How can you parse excel CSV data that contains linebreaks in the data?
According to aleske, a commenter in the documentation for PHP's fgetcsv function:
The PHP's CSV handling stuff is non-standard and contradicts with RFC4180, thus fgetcsv() cannot properly deal with files [that contain line breaks] ...
And he offered up the following function to get around this limitation:
function csvstring_to_array(&$string, $CSV_SEPARATOR = ';', $CSV_ENCLOSURE = '"', $CSV_LINEBREAK = "\n") {
$o = array();
$cnt = strlen($string);
$esc = false;
$escesc = false;
$num = 0;
$i = 0;
while ($i < $cnt) {
$s = $string[$i];
if ($s == $CSV_LINEBREAK) {
if ($esc) {
$o[$num] .= $s;
} else {
$i++;
break;
}
} elseif ($s == $CSV_SEPARATOR) {
if ($esc) {
$o[$num] .= $s;
} else {
$num++;
$esc = false;
$escesc = false;
}
} elseif ($s == $CSV_ENCLOSURE) {
if ($escesc) {
$o[$num] .= $CSV_ENCLOSURE;
$escesc = false;
}
if ($esc) {
$esc = false;
$escesc = true;
} else {
$esc = true;
$escesc = false;
}
} else {
if ($escesc) {
$o[$num] .= $CSV_ENCLOSURE;
$escesc = false;
}
$o[$num] .= $s;
}
$i++;
}
// $string = substr($string, $i);
return $o;
}
That looks like it will do the trick.
I found that you can use a normal CSV parser after you convert the CSV to unix format.

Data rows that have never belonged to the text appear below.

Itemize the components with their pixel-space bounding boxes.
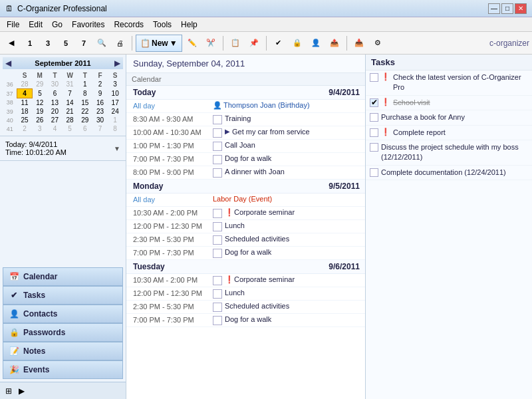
cal-entry[interactable]: 12:00 PM - 12:30 PM Lunch — [126, 287, 365, 301]
cal-entry-checkbox[interactable] — [213, 235, 222, 245]
cal-day[interactable]: 30 — [47, 80, 63, 89]
cal-entry-checkbox[interactable] — [213, 303, 222, 312]
task-checkbox[interactable] — [370, 113, 378, 122]
menu-tools[interactable]: Tools — [149, 19, 176, 31]
cal-entry[interactable]: All day Labor Day (Event) — [126, 194, 365, 207]
cal-entry[interactable]: 8:30 AM - 9:30 AM Training — [126, 113, 365, 126]
cal-day[interactable]: 14 — [63, 98, 78, 108]
cal-entry[interactable]: 8:00 PM - 9:00 PM A dinner with Joan — [126, 166, 365, 180]
mini-cal-prev[interactable]: ◀ — [5, 59, 11, 68]
cal-entry[interactable]: 10:30 AM - 2:00 PM ❗ Corporate seminar — [126, 207, 365, 220]
cal-day[interactable]: 28 — [17, 80, 33, 89]
cal-day[interactable]: 24 — [108, 107, 123, 116]
cal-day[interactable]: 25 — [17, 116, 33, 124]
task-item[interactable]: ✔❗School visit — [366, 96, 532, 110]
toolbar-7day-btn[interactable]: 7 — [75, 35, 92, 52]
menu-file[interactable]: File — [3, 19, 23, 31]
nav-grid-icon[interactable]: ⊞ — [3, 385, 15, 397]
cal-day[interactable]: 31 — [63, 80, 78, 89]
cal-day[interactable]: 17 — [108, 98, 123, 108]
toolbar-left-arrow[interactable]: ◀ — [3, 35, 20, 52]
cal-day[interactable]: 8 — [77, 89, 92, 98]
nav-btn-notes[interactable]: 📝Notes — [3, 342, 123, 360]
cal-day[interactable]: 22 — [77, 107, 92, 116]
cal-day[interactable]: 1 — [77, 80, 92, 89]
cal-day[interactable]: 5 — [63, 124, 78, 133]
task-checkbox[interactable] — [370, 73, 378, 82]
toolbar-3day-btn[interactable]: 3 — [39, 35, 57, 52]
cal-day[interactable]: 3 — [108, 80, 123, 89]
cal-entry[interactable]: 2:30 PM - 5:30 PM Scheduled activities — [126, 233, 365, 247]
cal-day[interactable]: 18 — [17, 107, 33, 116]
menu-edit[interactable]: Edit — [25, 19, 47, 31]
cal-day[interactable]: 1 — [108, 116, 123, 124]
cal-entry[interactable]: 10:30 AM - 2:00 PM ❗ Corporate seminar — [126, 274, 365, 287]
toolbar-check-btn[interactable]: ✔ — [270, 35, 287, 52]
menu-go[interactable]: Go — [48, 19, 66, 31]
cal-day[interactable]: 5 — [32, 89, 47, 98]
toolbar-user-btn[interactable]: 👤 — [307, 35, 325, 52]
cal-entry[interactable]: 7:00 PM - 7:30 PM Dog for a walk — [126, 153, 365, 166]
cal-entry-checkbox[interactable] — [213, 168, 222, 178]
mini-cal-next[interactable]: ▶ — [114, 59, 120, 68]
cal-day[interactable]: 8 — [108, 124, 123, 133]
cal-day[interactable]: 20 — [47, 107, 63, 116]
cal-day[interactable]: 21 — [63, 107, 78, 116]
task-item[interactable]: Complete documentation (12/24/2011) — [366, 166, 532, 180]
toolbar-print-btn[interactable]: 🖨 — [111, 35, 128, 52]
task-item[interactable]: Discuss the project schedule with my bos… — [366, 140, 532, 166]
cal-day[interactable]: 28 — [63, 116, 78, 124]
task-checkbox[interactable] — [370, 143, 378, 152]
cal-entry-checkbox[interactable] — [213, 142, 222, 151]
nav-btn-contacts[interactable]: 👤Contacts — [3, 305, 123, 323]
toolbar-search-btn[interactable]: 🔍 — [93, 35, 110, 52]
datetime-dropdown-arrow[interactable]: ▼ — [114, 145, 120, 152]
toolbar-settings-btn[interactable]: ⚙ — [369, 35, 386, 52]
toolbar-paste-btn[interactable]: 📌 — [245, 35, 263, 52]
cal-day[interactable]: 15 — [77, 98, 92, 108]
cal-entry[interactable]: 7:00 PM - 7:30 PM Dog for a walk — [126, 314, 365, 327]
cal-day[interactable]: 10 — [108, 89, 123, 98]
task-item[interactable]: ❗Check the latest version of C-Organizer… — [366, 70, 532, 96]
cal-entry-checkbox[interactable] — [213, 115, 222, 124]
cal-day[interactable]: 7 — [63, 89, 78, 98]
cal-day[interactable]: 3 — [32, 124, 47, 133]
cal-entry-checkbox[interactable] — [213, 249, 222, 258]
cal-entry-checkbox[interactable] — [213, 289, 222, 299]
cal-day[interactable]: 7 — [92, 124, 108, 133]
nav-btn-tasks[interactable]: ✔Tasks — [3, 286, 123, 305]
cal-entry-checkbox[interactable] — [213, 276, 222, 285]
cal-entry[interactable]: 2:30 PM - 5:30 PM Scheduled activities — [126, 301, 365, 314]
nav-right-arrow[interactable]: ▶ — [16, 385, 27, 397]
toolbar-5day-btn[interactable]: 5 — [57, 35, 74, 52]
menu-records[interactable]: Records — [110, 19, 148, 31]
cal-day[interactable]: 11 — [17, 98, 33, 108]
menu-help[interactable]: Help — [177, 19, 201, 31]
cal-entry[interactable]: 10:00 AM - 10:30 AM ▶ Get my car from se… — [126, 126, 365, 140]
cal-day[interactable]: 19 — [32, 107, 47, 116]
cal-entry[interactable]: 1:00 PM - 1:30 PM Call Joan — [126, 140, 365, 153]
cal-day[interactable]: 30 — [92, 116, 108, 124]
nav-btn-calendar[interactable]: 📅Calendar — [3, 267, 123, 286]
cal-day[interactable]: 29 — [32, 80, 47, 89]
task-checkbox[interactable] — [370, 128, 378, 137]
nav-btn-passwords[interactable]: 🔒Passwords — [3, 323, 123, 342]
cal-entry-checkbox[interactable] — [213, 209, 222, 218]
cal-day[interactable]: 16 — [92, 98, 108, 108]
toolbar-edit-btn[interactable]: ✏️ — [184, 35, 201, 52]
new-button[interactable]: 📋 New ▼ — [136, 35, 182, 52]
nav-btn-events[interactable]: 🎉Events — [3, 360, 123, 379]
task-item[interactable]: ❗Complete report — [366, 126, 532, 140]
cal-entry-checkbox[interactable] — [213, 316, 222, 325]
toolbar-day-btn[interactable]: 1 — [21, 35, 39, 52]
cal-day[interactable]: 29 — [77, 116, 92, 124]
toolbar-delete-btn[interactable]: ✂️ — [202, 35, 219, 52]
toolbar-copy-btn[interactable]: 📋 — [227, 35, 244, 52]
cal-day[interactable]: 27 — [47, 116, 63, 124]
task-item[interactable]: Purchase a book for Anny — [366, 110, 532, 125]
close-button[interactable]: ✕ — [515, 3, 527, 14]
cal-entry-checkbox[interactable] — [213, 222, 222, 231]
cal-day[interactable]: 2 — [92, 80, 108, 89]
cal-entry[interactable]: All day 👤 Thompson Joan (Birthday) — [126, 100, 365, 113]
cal-day[interactable]: 26 — [32, 116, 47, 124]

Here is a function that did the trick for me .
function dos2unix($s) {
$s = str_replace("\r\n", "\n", $s);
$s = str_replace("\r", "\n", $s);
$s = preg_replace("/\n{2,}/", "\n\n", $s);
return $s;
}
And a parsing function
function csvstring_to_array($string, $separatorChar = ',', $enclosureChar = '"', $newlineChar = PHP_EOL) {
// @author: Klemen Nagode
$string = dos2unix($string);
$array = array();
$size = strlen($string);
$columnIndex = 0;
$rowIndex = 0;
$fieldValue="";
$isEnclosured = false;
for($i=0; $i<$size;$i++) {
$char = $string{$i};
$addChar = "";
if($isEnclosured) {
if($char==$enclosureChar) {
if($i+1<$size && $string{$i+1}==$enclosureChar){
// escaped char
$addChar=$char;
$i++; // dont check next char
}else{
$isEnclosured = false;
}
}else {
$addChar=$char;
}
}else {
if($char==$enclosureChar) {
$isEnclosured = true;
}else {
if($char==$separatorChar) {
$array[$rowIndex][$columnIndex] = $fieldValue;
$fieldValue="";
$columnIndex++;
}elseif($char==$newlineChar) {
echo $char;
$array[$rowIndex][$columnIndex] = $fieldValue;
$fieldValue="";
$columnIndex=0;
$rowIndex++;
}else {
$addChar=$char;
}
}
}
if($addChar!=""){
$fieldValue.=$addChar;
}
}
if($fieldValue) { // save last field
$array[$rowIndex][$columnIndex] = $fieldValue;
}
return $array;
}
The problem is that the "\n" escape string doesn't evaluate to the same new line character that that Excel uses for its row delimiter. The ASCII character that Excel uses is ASCII 13. The following code will efficiently parse a .csv file that is passed in via the $file_get_contents ()method.
<?php
//variable to store filename of file
$filename = $_SERVER['DOCUMENT_ROOT'] . "/site/docs/boothmap.csv";
//read file in as string
$file = file_get_contents($filename);
//convert csv to array
//first to single dimensional array
$array1D = explode(chr(13),$file);
//create new array to hold 2d array
$array2D = array();
//iterate through 1 dimensional array and explode each value to the new array
foreach($array1D as &$row)
{
array_push($array2D, explode(',',$row));
}
//pop off empty last row of array2D
array_pop($array2D);
//iterate through $array2D building table of data
//start table with column headers
echo "<table border=\"1\">\n<tr>\n<th>Company</th>\n<th>Booth #</th>\n<th>Location</th>\n</tr>\n";
foreach ($array2D as &$row)
{
echo "<tr>\n";
foreach($row as &$subrow)
{
echo "<td>" . $subrow . "</td>\n";
}
echo "</tr>\n";
}
//close table
echo "</table>";